Worldly: A new localization file format
I work on a web application that’s translated into dozens of languages, with hundreds of string changes being translated every week. Parts of the app use a workflow loosely based on Rails’ .yml files, while another part uses gettext .po files.
Our current tools suffer from significant shortcomings around correctly handling plurals and gender. ICU MessageFormat solves these, but we can’t use it because translators find it too complex.
Another requirement is formatting parts of strings, for example as links. None of these options have a built-in way to represent that.

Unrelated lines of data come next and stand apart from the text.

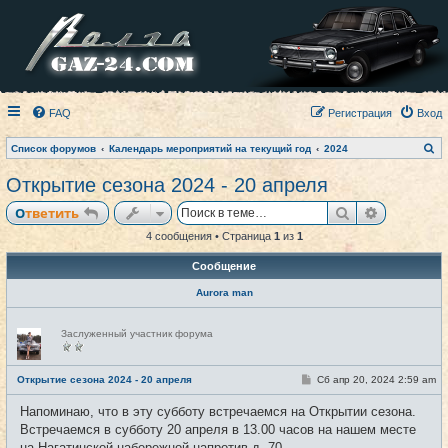
FAQ
Регистрация
Вход
П
Список форумов
Календарь мероприятий на текущий год
2024
о
и
Открытие сезона 2024 - 20 апреля
с
к
Поиск
Расширен
Ответить
4 сообщения • Страница
1
из
1
Сообщение
Aurora man
Н
Заслуженный участник форума
е
в
с
е
С
Открытие сезона 2024 - 20 апреля
Сб апр 20, 2024 2:59 am
#1
т
о
и
о
Напоминаю, что в эту субботу встречаемся на Открытии сезона.
б
щ
Встречаемся в субботу 20 апреля в 13.00 часов на нашем месте
е
на Нагатинской набережной напротив д. 70.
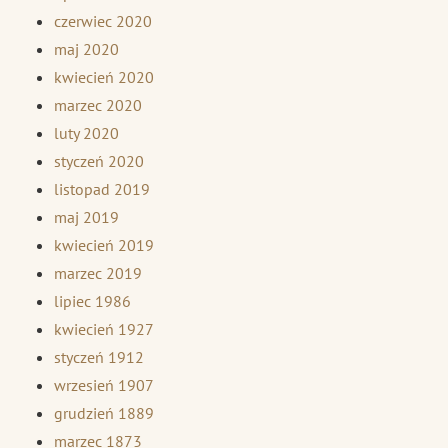
czerwiec 2020
maj 2020
kwiecień 2020
marzec 2020
luty 2020
styczeń 2020
listopad 2019
maj 2019
kwiecień 2019
marzec 2019
lipiec 1986
kwiecień 1927
styczeń 1912
wrzesień 1907
grudzień 1889
marzec 1873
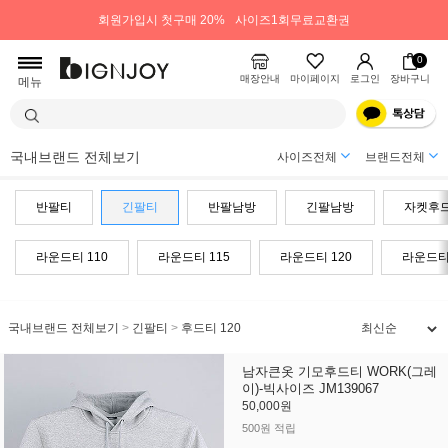
회원가입시 첫구매 20%
사이즈1회무료교환권
0
매장안내
마이페이지
로그인
장바구니
메뉴
국내브랜드 전체보기
사이즈전체
브랜드전체
반팔티
긴팔티
반팔남방
긴팔남방
자켓후
라운드티 110
라운드티 115
라운드티 120
라운드티 
국내브랜드 전체보기
>
긴팔티
>
후드티 120
남자큰옷 기모후드티 WORK(그레
이)-빅사이즈 JM139067
50,000원
500원 적립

This is my proposal for a new format for localizable strings.
Plurals and Gender
English has two plural forms — singular (1 user) and plural (0 users, 2 users). This is not true for all languages: for example Chinese has just one form, Russian has 3 and Arabic has 6. ICU defines six standard names for these forms — zero, one, two, few, many and other — but their meanings vary between languages.
Our existing tools allow translators to provide as many variants of a string as there are plural forms in their language. This works well when there is only one number in the string.

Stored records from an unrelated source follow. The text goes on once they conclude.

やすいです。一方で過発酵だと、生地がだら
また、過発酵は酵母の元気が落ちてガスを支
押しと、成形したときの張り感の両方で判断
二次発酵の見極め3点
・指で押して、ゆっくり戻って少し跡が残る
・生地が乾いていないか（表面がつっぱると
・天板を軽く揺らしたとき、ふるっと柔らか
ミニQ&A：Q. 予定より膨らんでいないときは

Consider the string “2 users wrote 4 posts yesterday” Our current tools require this string to be split up:
summary: "%{users_str} wrote %{posts_str} yesterday",
users_str: {
one: "1 user",
other: "%{count} users"
},
posts_str: {
one: "1 post",
other: "%{count} posts"
}The parts in bold are what translators need to interact with.
ICU MessageFormat does not require it to be broken, but it can be hard for translators to follow:
summary: "{nUsers, plural, one {1 user}, other {# users}} wrote {nPosts, plural, one {1 post}, other {# posts}} yesterday"Instead, Worldly could do something like:
summary: {
"$vary": "nUsers plural, nPosts plural",
"one,one": "1 user wrote 1 post yesterday",
"one,other": "1 user wrote {nPosts} posts yesterday",
"other,one": "{nUsers} users wrote 1 post yesterday",
"other,other": "{nUsers} users wrote {nPosts} posts yesterday"
}The $vary key is only used by tooling. Strings that the translator needs to work with (in bold) are very easy to understand.
Ordinals
Languages may also have different pluralization rules for ordinal numbers (1st, 2nd, etc.). Just like ICU MessageFormat, Worldly could support this by replacing plural with ordinal in $vary.
Extended Plurals
Occasionally, it might be necessary to special-case a particular value. For example, if the translator wishes to use the word “dozen” when the count is 12, she may replace other with =12. This, too, works just like ICU MessageFormat.
Selects
The string may also vary based on a non-numeric variable, like gender. Like ICU MessageFormat, Worldly could support this by replacing plural with select and one, other with the possible values of the variable.
Formatting
Consider the string “You have 3 posts”, where the phrase “3 posts” should be emphasized. Once again, our current tooling requires this to be split into two strings:
summary: "You have %{posts_str}",
posts_str: "%{count} posts"ICU MessageFormat will also require something similar, as there is no support for formatting strings.
Worldly could support the syntax:
summary: "You have {$em {nPosts} posts}"